NEW YORK (Reuters Health) – A coronary artery bypass graft (CABG) is the best choice for patients with multivessel coronary artery disease who are also diabetic, according to new research.

Among percutaneous coronary intervention (PCI) choices, sirolimus-eluting stents, or SES, beat out bare-metal stents, or BMS, at preventing heart attacks and other cardiovascular and cerebrovascular events.

The analysis, led by Dr. Yoshinobu Onuma of the Erasmus Medical Center in Rotterdam, included 367 patients with diabetes and multivessel disease who were part of one of two Dutch studies, Arterial Revascularization Therapy Study I and II (ARTS I and II).

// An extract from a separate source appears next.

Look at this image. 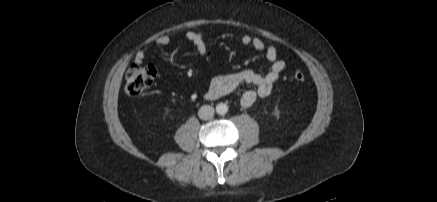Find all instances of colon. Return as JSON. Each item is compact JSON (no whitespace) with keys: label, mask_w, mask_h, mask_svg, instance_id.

Patients in ARTS I had been randomly assigned to treatment with BMS or CABG, while all patients in ARTS II had received SES. Five years later, investigators interviewed all patients over the phone about their medical history post-procedure, also consulting with patients’ physicians when necessary.

In total, the 5-year outcomes of 112 diabetic patients treated with BMS, 96 with CABG, and 159 with SES were analyzed. Primary endpoints were death, stroke, heart attack, and need for repeat revascularization.

While a three-year follow-up had not found a significant difference in adverse events between patients treated with SES and CABG, by five years SES patients had significantly higher rates of a composite of death, stroke, heart attack, or repeat revascularization. But patients who had BMS were generally the worst off.

Diabetic patients who received BMS had higher rates of heart attack (11% vs. 4.8% for SES and 5.2% for CABG) and any major adverse cardiovascular or cerebrovascular event (53.6% vs. 40.5% for SES and 23.4% for CABG.) The chance of dying from any cause was not significantly different between the three patient groups, however.

Rates of repeat revascularization were also highest in patients treated with BMS (43.7%), and lowest in those who received CABG (10.7%). After SES, there was a 33.2% rate of revascularization.

The authors point out that a 5-year difference between when the ARTS I and ARTS II studies were conducted could have biased the results in favor of SES because of a general decrease in surgery-related deaths over that span.

Sill, the hazard ratios “suggest and advantage of CABG over SES in reducing repeat revascularization procedures but equivalence of the 2 procedures in terms of mortality and MI risk,” the authors wrote in JACC: Cardiovascular Interventions.

They conclude, “At 5-year follow-up, CABG seems to have better outcomes than PCI in a diabetic patient population by virtue of reducing repeat revascularization rates, making CABG the preferred treatment for this subgroup of patients with MVD.”

In an accompanying editorial, Dr. Koon-Hu Mak of Gleneagles Medical Center in Singapore pointed out that many patients “have a natural distaste for surgery” and that data from the ARTS studies suggest that DES might have avoided CABG in 96.2% of patients.